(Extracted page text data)
=-=-=-=-=

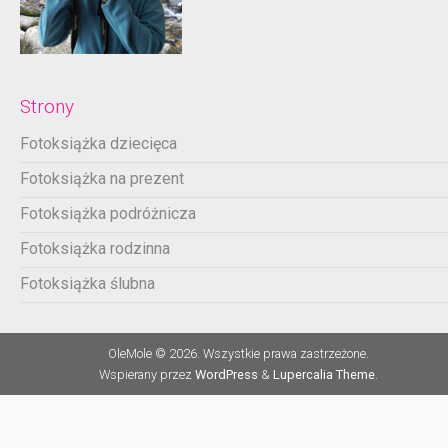
Strony
Fotoksiążka dziecięca
Fotoksiążka na prezent
Fotoksiążka podróżnicza
Fotoksiążka rodzinna
Fotoksiążka ślubna
OleMole © 2026. Wszystkie prawa zastrzeżone.
Wspierany przez
WordPress
&
Lupercalia Theme
.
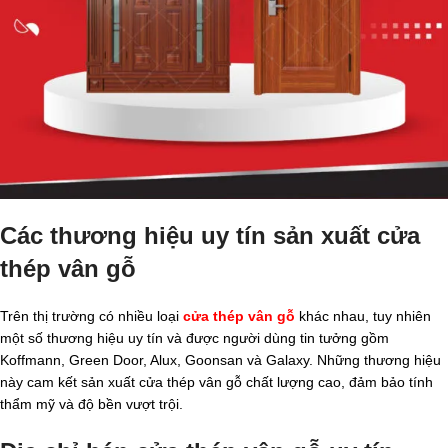
Các thương hiệu uy tín sản xuất cửa
thép vân gỗ
Trên thị trường có nhiều loại
cửa thép vân gỗ
khác nhau, tuy nhiên
một số thương hiệu uy tín và được người dùng tin tưởng gồm
Koffmann, Green Door, Alux, Goonsan và Galaxy. Những thương hiệu
này cam kết sản xuất cửa thép vân gỗ chất lượng cao, đảm bảo tính
thẩm mỹ và độ bền vượt trội.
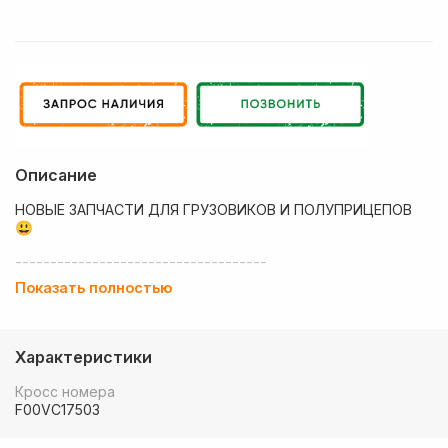
Описание
НОВЫЕ ЗАПЧАСТИ ДЛЯ ГРУЗОВИКОВ И ПОЛУПРИЦЕПОВ
😃
------------------------------------
Показать полностью
💶 Низкие цены
✔ Оплата нал/безнал с НДС
Характеристики
🚚 Работаем с регионами
Кросс номера
🏢 Собственный большой склад запчастей
F00VC17503
💰 Оптовым покупателям - особые условия!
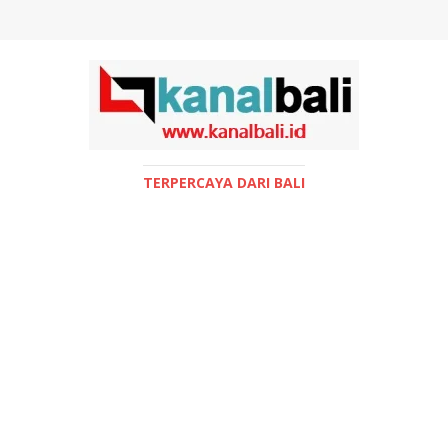
TERPERCAYA DARI BALI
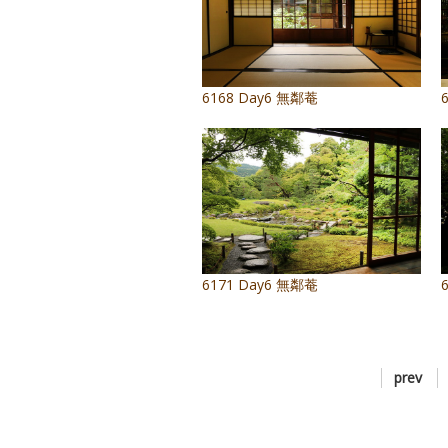
6168 Day6 無鄰菴
6171 Day6 無鄰菴
prev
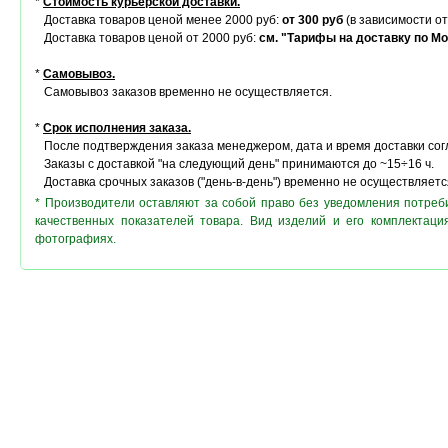
*
Стоимость курьерской доставки.
Доставка товаров ценой менее 2000 руб:
от 300 руб
(в зависимости от
Доставка товаров ценой от 2000 руб:
см. "Тарифы на доставку по Мо
*
Самовывоз.
Самовывоз заказов временно не осуществляется.
*
Срок исполнения заказа.
После подтверждения заказа менеджером, дата и время доставки сог
Заказы с доставкой "на следующий день" принимаются до ~15÷16 ч.
Доставка срочных заказов ("день-в-день") временно не осуществляетс
* Производители оставляют за собой право без уведомления потреб
качественных показателей товара. Вид изделий и его комплектац
фотографиях.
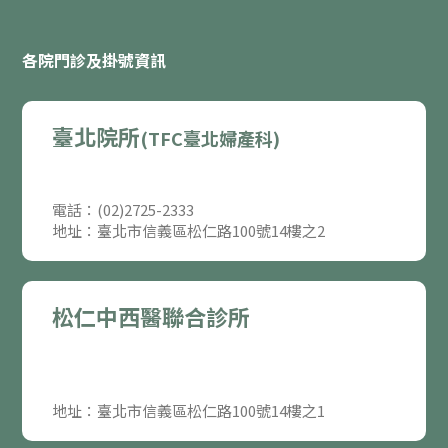
各院門診及掛號資訊
臺北院所
(TFC臺北婦產科)
電話：(02)2725-2333
地址：臺北市信義區松仁路100號14樓之2
松仁中西醫聯合診所
地址：臺北市信義區松仁路100號14樓之1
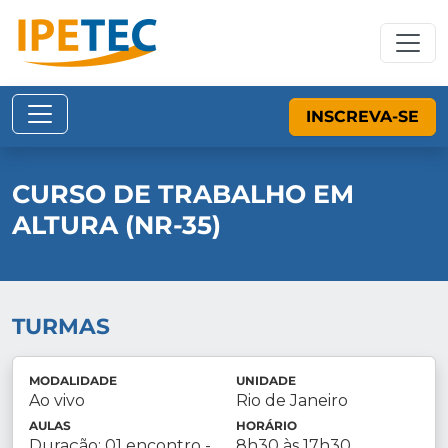
INSCREVA-SE
CURSO DE TRABALHO EM
ALTURA (NR-35)
TURMAS
MODALIDADE
UNIDADE
Ao vivo
Rio de Janeiro
AULAS
HORÁRIO
Duração: 01 encontro -
8h30 às 17h30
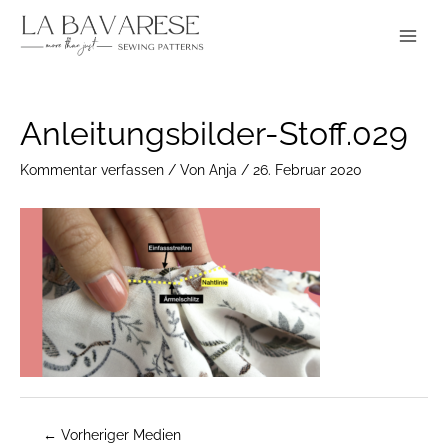
Zum
Main
Inhalt
Menu
springen
Post
Anleitungsbilder-Stoff.029
navigation
Kommentar verfassen
/ Von
Anja
/
26. Februar 2020
←
Vorheriger Medien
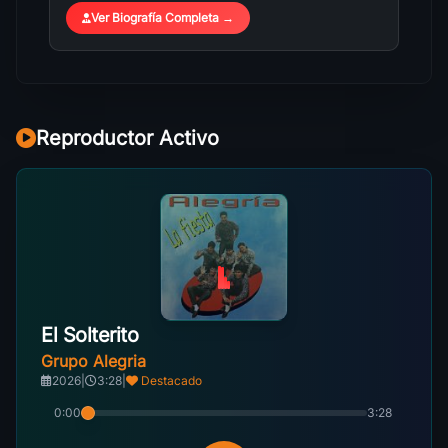
Ver Biografía Completa →
Reproductor Activo
El Solterito
Grupo Alegria
2026
|
3:28
|
Destacado
0:00
3:28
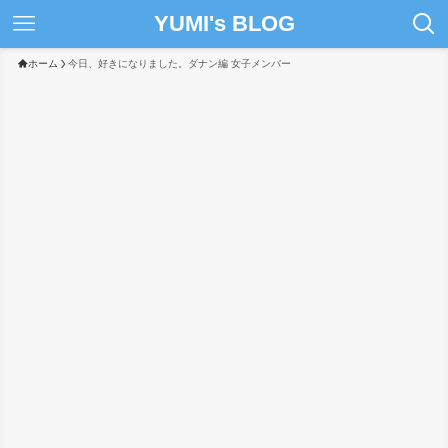
YUMI's BLOG
ホーム
今日、好きになりました。ダナン編 女子メンバー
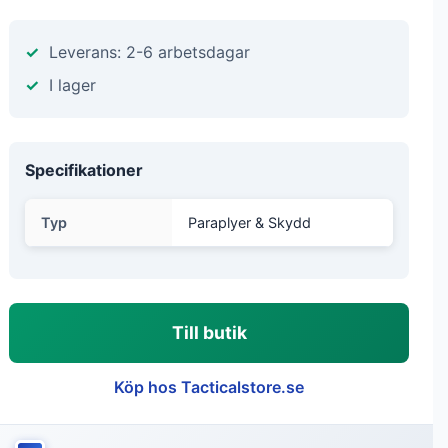
Leverans: 2-6 arbetsdagar
I lager
Specifikationer
Typ
Paraplyer & Skydd
Till butik
Köp hos Tacticalstore.se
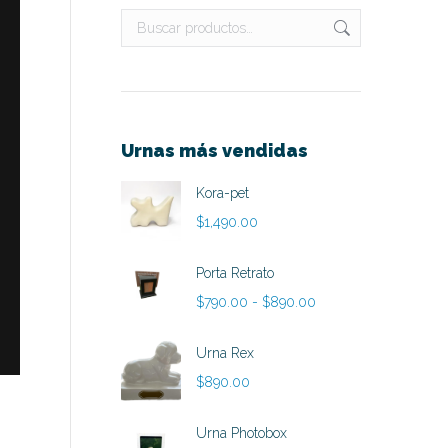
Urnas más vendidas
Kora-pet
$
1,490.00
Porta Retrato
Rango
$
790.00
-
$
890.00
de
precios:
Urna Rex
desde
$
890.00
$790.00
hasta
Urna Photobox
$890.00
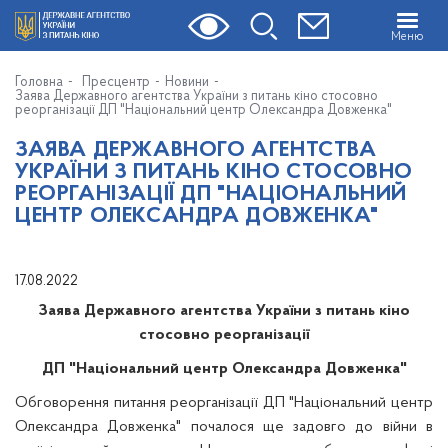
Меню
Головна
Пресцентр
Новини
Заява Державного агентства України з питань кіно стосовно
реорганізації ДП "Національний центр Олександра Довженка"
ЗАЯВА ДЕРЖАВНОГО АГЕНТСТВА
УКРАЇНИ З ПИТАНЬ КІНО СТОСОВНО
РЕОРГАНІЗАЦІЇ ДП "НАЦІОНАЛЬНИЙ
ЦЕНТР ОЛЕКСАНДРА ДОВЖЕНКА"
17.08.2022
Заява Державного агентства України з питань кіно
стосовно реорганізації
ДП "Національний центр Олександра Довженка"
Обговорення питання реорганізації ДП "Національний центр
Олександра Довженка" почалося ще задовго до війни в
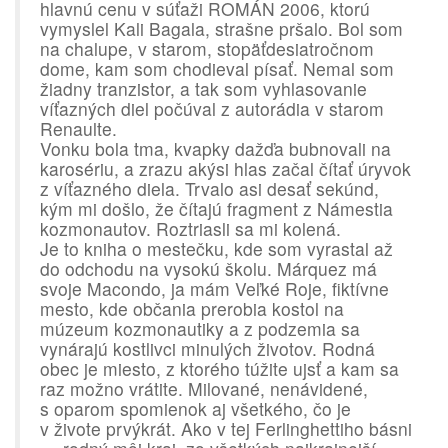
hlavnú cenu v súťaži ROMÁN 2006, ktorú
vymyslel Kali Bagala, strašne pršalo. Bol som
na chalupe, v starom, stopäťdesiatročnom
dome, kam som chodieval písať. Nemal som
žiadny tranzistor, a tak som vyhlasovanie
víťazných diel počúval z autorádia v starom
Renaulte.
Vonku bola tma, kvapky dažďa bubnovali na
karosériu, a zrazu akýsi hlas začal čítať úryvok
z víťazného diela. Trvalo asi desať sekúnd,
kým mi došlo, že čítajú fragment z Námestia
kozmonautov. Roztriasli sa mi kolená.
Je to kniha o mestečku, kde som vyrastal až
do odchodu na vysokú školu. Márquez má
svoje Macondo, ja mám Veľké Roje, fiktívne
mesto, kde občania prerobia kostol na
múzeum kozmonautiky a z podzemia sa
vynárajú kostlivci minulých životov. Rodná
obec je miesto, z ktorého túžite ujsť a kam sa
raz možno vrátite. Milované, nenávidené,
s oparom spomienok aj všetkého, čo je
v živote prvýkrát. Ako v tej Ferlinghettiho básni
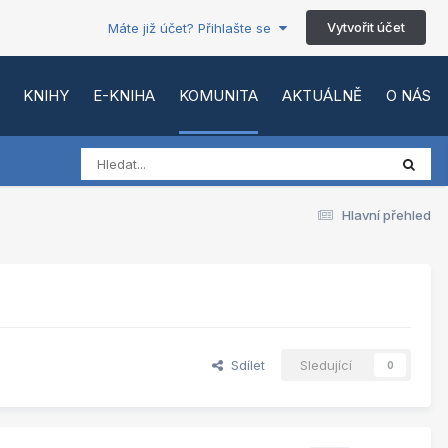
Vytvořit účet
Máte již účet? Přihlašte se
KNIHY
E-KNIHA
KOMUNITA
AKTUÁLNĚ
O NÁS
Hlavní přehled
Sdílet
Sledující
0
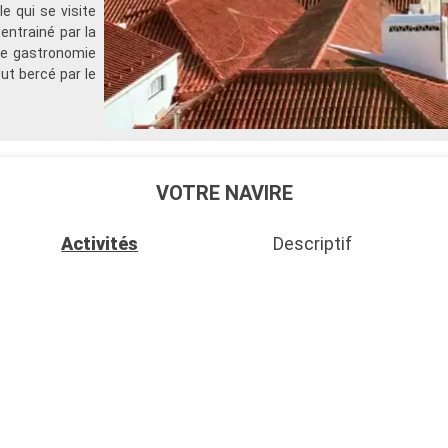
e qui se visite
entrainé par la
ne gastronomie
ut bercé par le
VOTRE NAVIRE
Activités
Descriptif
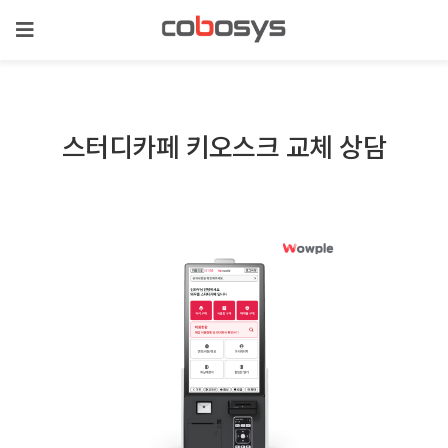
스터디카페 키오스크 교체 상담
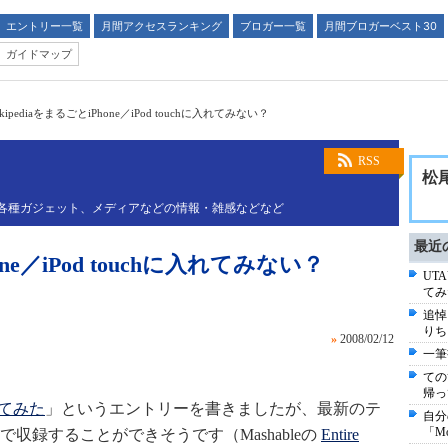
エントリー一覧
月間アクセスランキング
ブロガー一覧
月間ブロガーベスト30
ガイドマップ
ikipediaをまるごとiPhone／iPod touchに入れてみない？
RSS
松
、楽器、各種ガジェット、メディアなどの情報・雑感などなど
最近
one／iPod touchに入れてみない？
UT
てみ
追悼コ
りち
»
2008/02/12
一筆
ての
帰っ
入れてみた
」というエントリーを書きましたが、最新のテ
自分
「M
収録することができそうです（Mashableの
Entire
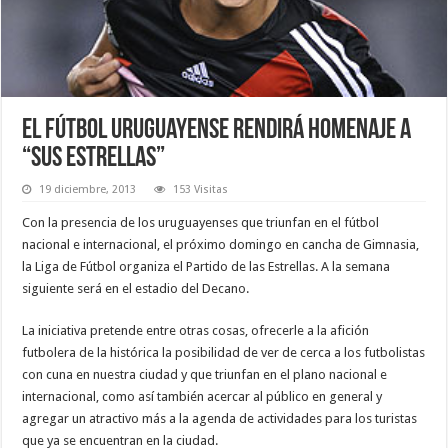
El fútbol uruguayense rendirá homenaje a
“sus estrellas”
19 diciembre, 2013
153 Visitas
Con la presencia de los uruguayenses que triunfan en el fútbol
nacional e internacional, el próximo domingo en cancha de Gimnasia,
la Liga de Fútbol organiza el Partido de las Estrellas. A la semana
siguiente será en el estadio del Decano.
La iniciativa pretende entre otras cosas, ofrecerle a la afición
futbolera de la histórica la posibilidad de ver de cerca a los futbolistas
con cuna en nuestra ciudad y que triunfan en el plano nacional e
internacional, como así también acercar al público en general y
agregar un atractivo más a la agenda de actividades para los turistas
que ya se encuentran en la ciudad.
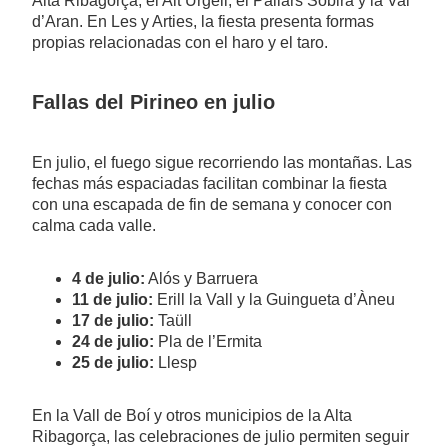
Alta Ribagorça, el Alt Urgell, el Pallars Sobirà y la Val
d’Aran. En Les y Arties, la fiesta presenta formas
propias relacionadas con el haro y el taro.
Fallas del Pirineo en julio
En julio, el fuego sigue recorriendo las montañas. Las
fechas más espaciadas facilitan combinar la fiesta
con una escapada de fin de semana y conocer con
calma cada valle.
4 de julio:
Alós y Barruera
11 de julio:
Erill la Vall y la Guingueta d’Àneu
17 de julio:
Taüll
24 de julio:
Pla de l’Ermita
25 de julio:
Llesp
En la Vall de Boí y otros municipios de la Alta
Ribagorça, las celebraciones de julio permiten seguir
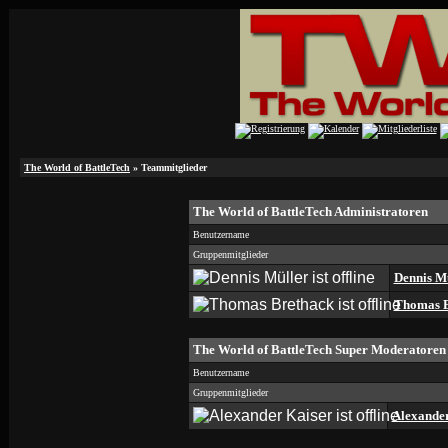
The World of BattleTech
» Teammitglieder
The World of BattleTech Administratoren
Benutzername
Gruppenmitglieder
Dennis M
Thomas B
The World of BattleTech Super Moderatoren
Benutzername
Gruppenmitglieder
Alexander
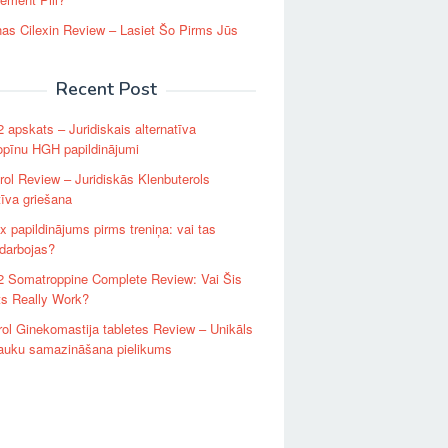
as Cilexin Review – Lasiet Šo Pirms Jūs
Recent Post
apskats – Juridiskais alternatīva
opīnu HGH papildinājumi
rol Review – Juridiskās Klenbuterols
tīva griešana
papildinājums pirms treniņa: vai tas
darbojas?
 Somatroppine Complete Review: Vai Šis
ts Really Work?
ol Ginekomastija tabletes Review – Unikāls
tauku samazināšana pielikums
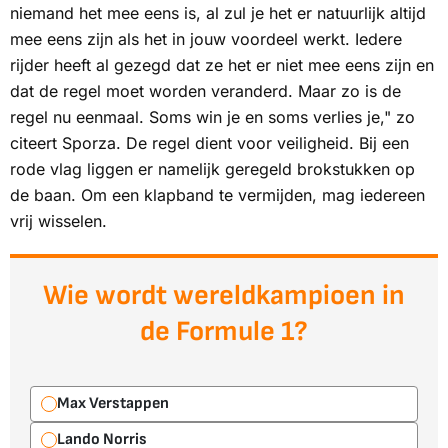
niemand het mee eens is, al zul je het er natuurlijk altijd
mee eens zijn als het in jouw voordeel werkt. Iedere
rijder heeft al gezegd dat ze het er niet mee eens zijn en
dat de regel moet worden veranderd. Maar zo is de
regel nu eenmaal. Soms win je en soms verlies je," zo
citeert Sporza. De regel dient voor veiligheid. Bij een
rode vlag liggen er namelijk geregeld brokstukken op
de baan. Om een klapband te vermijden, mag iedereen
vrij wisselen.
Wie wordt wereldkampioen in
de Formule 1?
Max Verstappen
Lando Norris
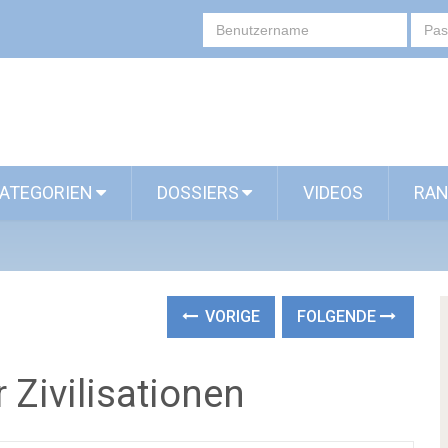
ATEGORIEN
DOSSIERS
VIDEOS
RAN
VORIGE
FOLGENDE
Zivilisationen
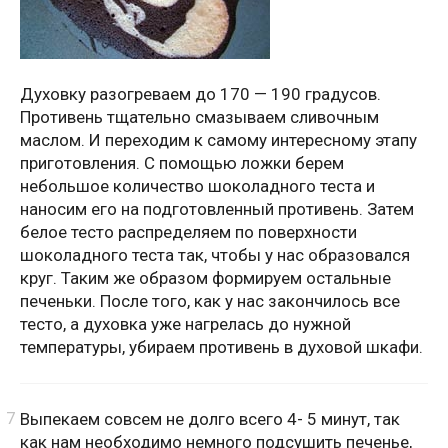
Духовку разогреваем до 170 — 190 градусов.
Противень тщательно смазываем сливочным
маслом. И переходим к самому интересному этапу
приготовления. С помощью ложки берем
небольшое количество шоколадного теста и
наносим его на подготовленный противень. Затем
белое тесто распределяем по поверхности
шоколадного теста так, чтобы у нас образовался
круг. Таким же образом формируем остальные
печеньки. После того, как у нас закончилось все
тесто, а духовка уже нагрелась до нужной
температуры, убираем противень в духовой шкафи.
Выпекаем совсем не долго всего 4- 5 минут, так
как нам необходимо немного подсушить печенье,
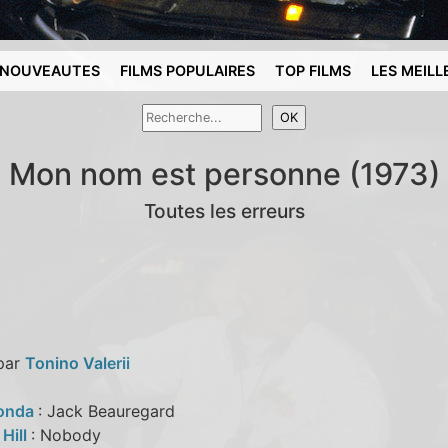
NOUVEAUTES
FILMS POPULAIRES
TOP FILMS
LES MEILL
Mon nom est personne (1973)
Toutes les erreurs
 par
Tonino Valerii
Fonda
: Jack Beauregard
Hill
: Nobody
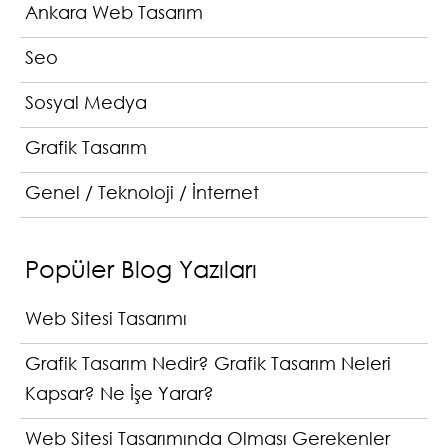
Ankara Web Tasarım
Seo
Sosyal Medya
Grafik Tasarım
Genel / Teknoloji / İnternet
Popüler Blog Yazıları
Web Sitesi Tasarımı
Grafik Tasarım Nedir? Grafik Tasarım Neleri
Kapsar? Ne İşe Yarar?
Web Sitesi Tasarımında Olması Gerekenler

=-=-=-=-=

§ What you will do
Give back exactly the lines above that run from the one with "v živote prvýkrát." to the one with "internacional, como así", including both, with the pictures left out.

§ Solution for this problem
v živote prvýkrát. Ako v tej Ferlinghettiho básni
Vytvořit účet
Máte již účet? Přihlašte se
KNIHY
E-KNIHA
KOMUNITA
AKTUÁLNĚ
O NÁS
Hlavní přehled
Sdílet
Sledující
0
e qui se visite
entrainé par la
ne gastronomie
ut bercé par le
VOTRE NAVIRE
Activités
Descriptif
스터디카페 키오스크 교체 상담
エントリー一覧
月間アクセスランキング
ブロガー一覧
月間ブロガーベスト30
ガイドマップ
ikipediaをまるごとiPhone／iPod touchに入れてみない？
RSS
松
、楽器、各種ガジェット、メディアなどの情報・雑感などなど
最近
one／iPod touchに入れてみない？
UT
てみ
追悼コ
りち
»
2008/02/12
一筆
ての
帰っ
入れてみた
」というエントリーを書きましたが、最新のテ
自分
「M
収録することができそうです（Mashableの
Entire
El fútbol uruguayense rendirá homenaje a
“sus estrellas”
19 diciembre, 2013
153 Visitas
Con la presencia de los uruguayenses que triunfan en el fútbol
nacional e internacional, el próximo domingo en cancha de Gimnasia,
la Liga de Fútbol organiza el Partido de las Estrellas. A la semana
siguiente será en el estadio del Decano.
La iniciativa pretende entre otras cosas, ofrecerle a la afición
futbolera de la histórica la posibilidad de ver de cerca a los futbolistas
con cuna en nuestra ciudad y que triunfan en el plano nacional e
internacional, como así también acercar al público en general y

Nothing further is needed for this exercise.